§ **Data**
════════════════
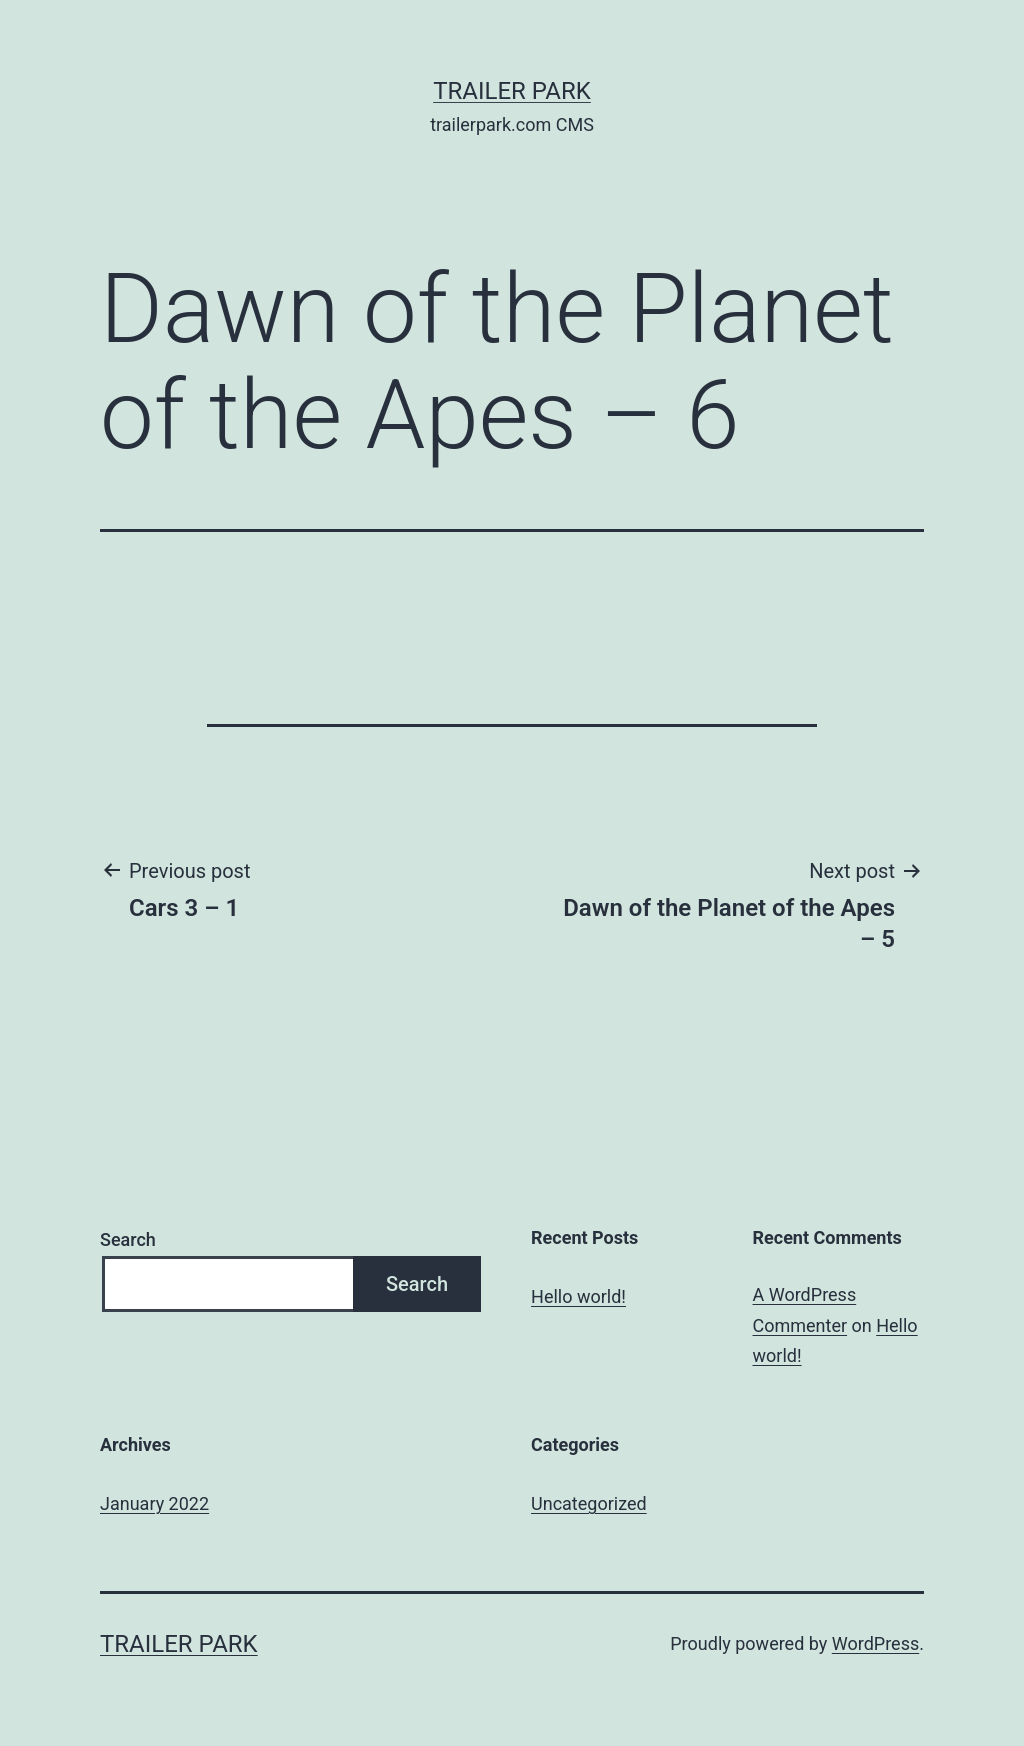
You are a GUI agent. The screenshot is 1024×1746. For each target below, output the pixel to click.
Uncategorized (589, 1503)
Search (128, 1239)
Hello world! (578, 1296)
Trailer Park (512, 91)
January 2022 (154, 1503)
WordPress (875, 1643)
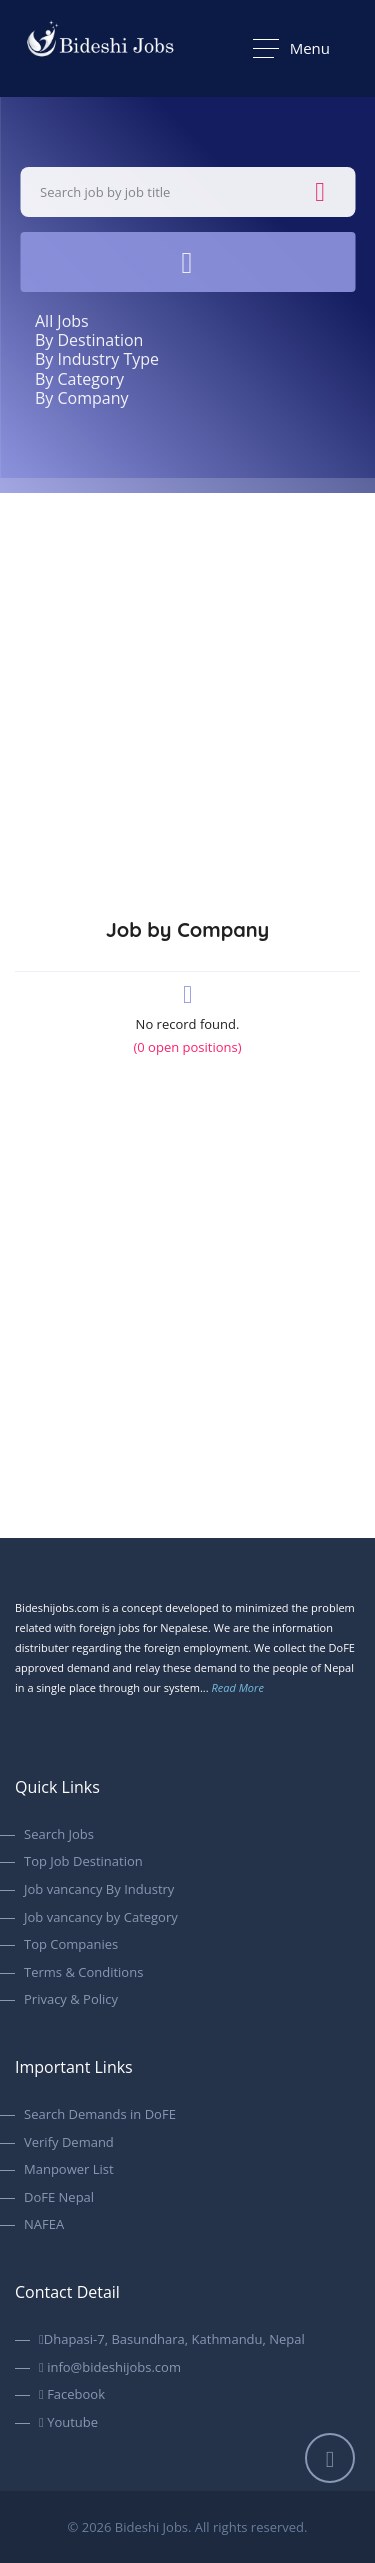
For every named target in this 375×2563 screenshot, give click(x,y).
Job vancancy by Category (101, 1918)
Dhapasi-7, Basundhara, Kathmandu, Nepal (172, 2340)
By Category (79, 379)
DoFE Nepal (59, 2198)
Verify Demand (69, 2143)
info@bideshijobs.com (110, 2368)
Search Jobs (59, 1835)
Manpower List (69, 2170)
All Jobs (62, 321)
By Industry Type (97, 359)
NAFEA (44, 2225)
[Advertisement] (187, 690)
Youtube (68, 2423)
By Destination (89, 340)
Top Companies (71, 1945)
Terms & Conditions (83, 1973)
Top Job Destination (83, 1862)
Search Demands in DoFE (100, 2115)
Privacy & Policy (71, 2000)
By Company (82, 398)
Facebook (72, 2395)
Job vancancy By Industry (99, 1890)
════════════════
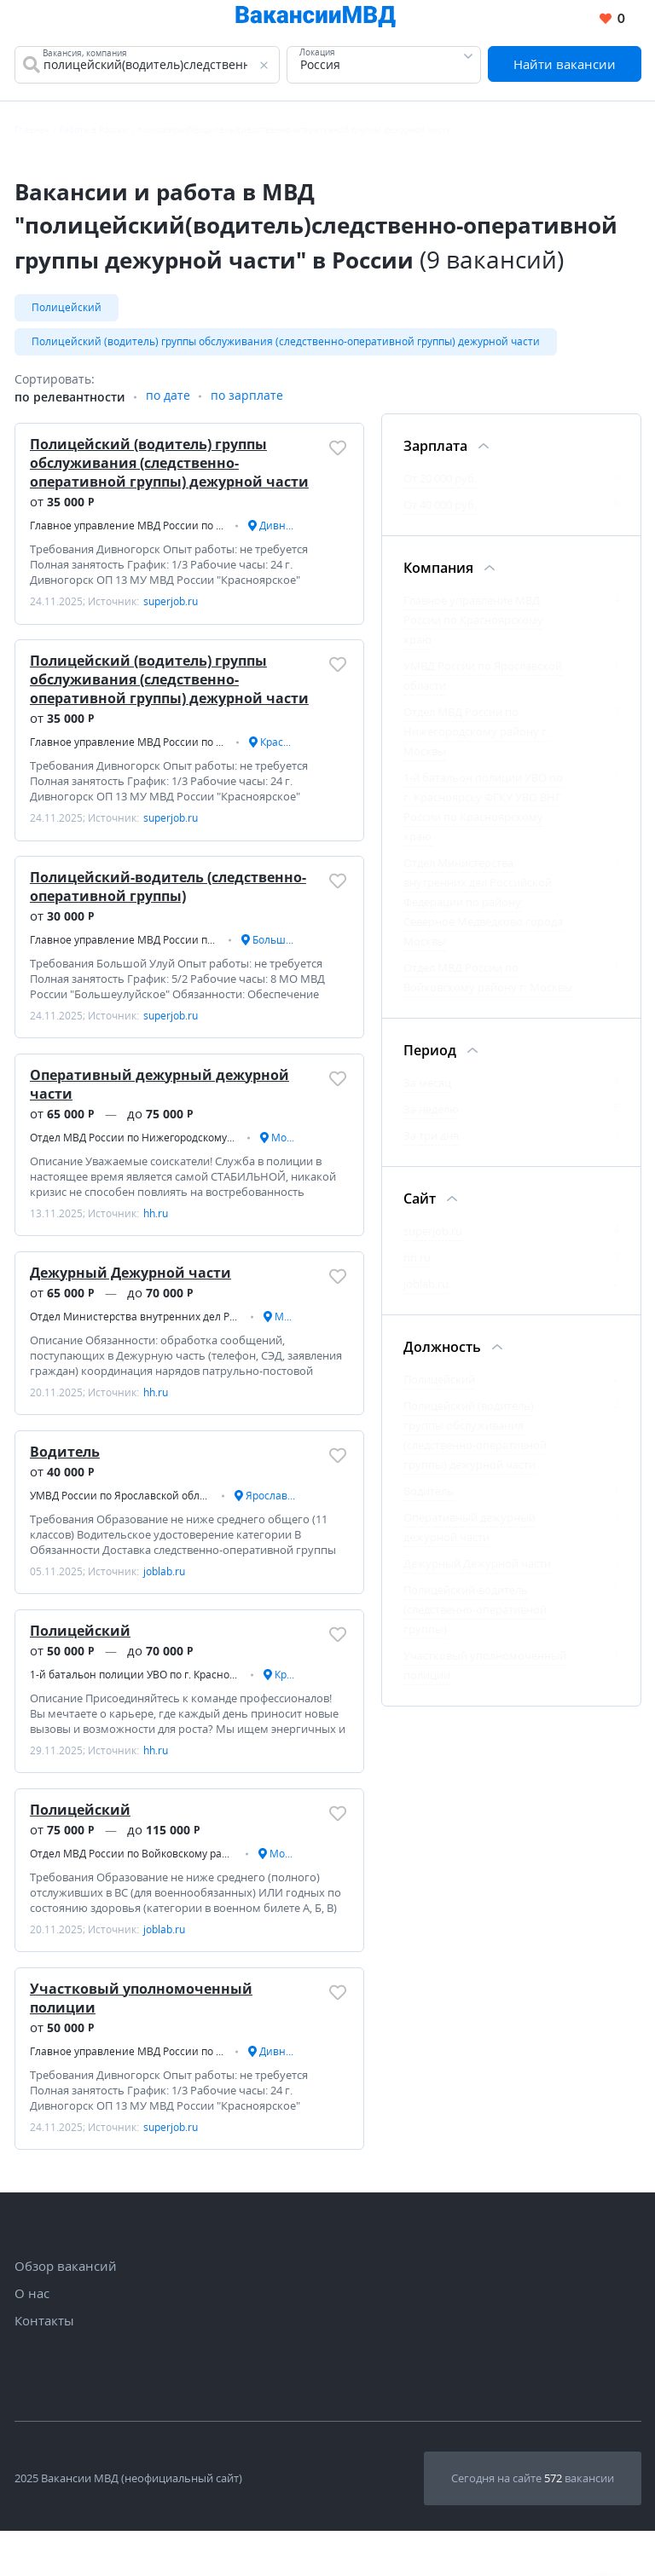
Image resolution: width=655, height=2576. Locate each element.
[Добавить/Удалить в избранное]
════════════════
§ **Prompt**
Transcribe the listing above exactly, but only from the line with "You are a GUI" through the line with "Job vancancy By Industry (99, 1890)". Include both of those lines and omit the pictures.

§ **Result of this exercise**
You are a GUI agent. The screenshot is 1024×1746. For each target below, output the pixel to click.
Uncategorized (589, 1503)
Search (128, 1239)
Hello world! (578, 1296)
Trailer Park (512, 91)
January 2022 (154, 1503)
WordPress (875, 1643)
For every named target in this 375×2563 screenshot, give click(x,y).
Job vancancy by Category (101, 1918)
Dhapasi-7, Basundhara, Kathmandu, Nepal (172, 2340)
By Category (79, 379)
DoFE Nepal (59, 2198)
Verify Demand (69, 2143)
info@bideshijobs.com (110, 2368)
Search Jobs (59, 1835)
Manpower List (69, 2170)
All Jobs (62, 321)
By Industry Type (97, 359)
NAFEA (44, 2225)
[Advertisement] (187, 690)
Youtube (68, 2423)
By Destination (89, 340)
Top Companies (71, 1945)
Terms & Conditions (83, 1973)
Top Job Destination (83, 1862)
Search Demands in DoFE (100, 2115)
Privacy & Policy (71, 2000)
By Company (82, 398)
Facebook (72, 2395)
Job vancancy By Industry (99, 1890)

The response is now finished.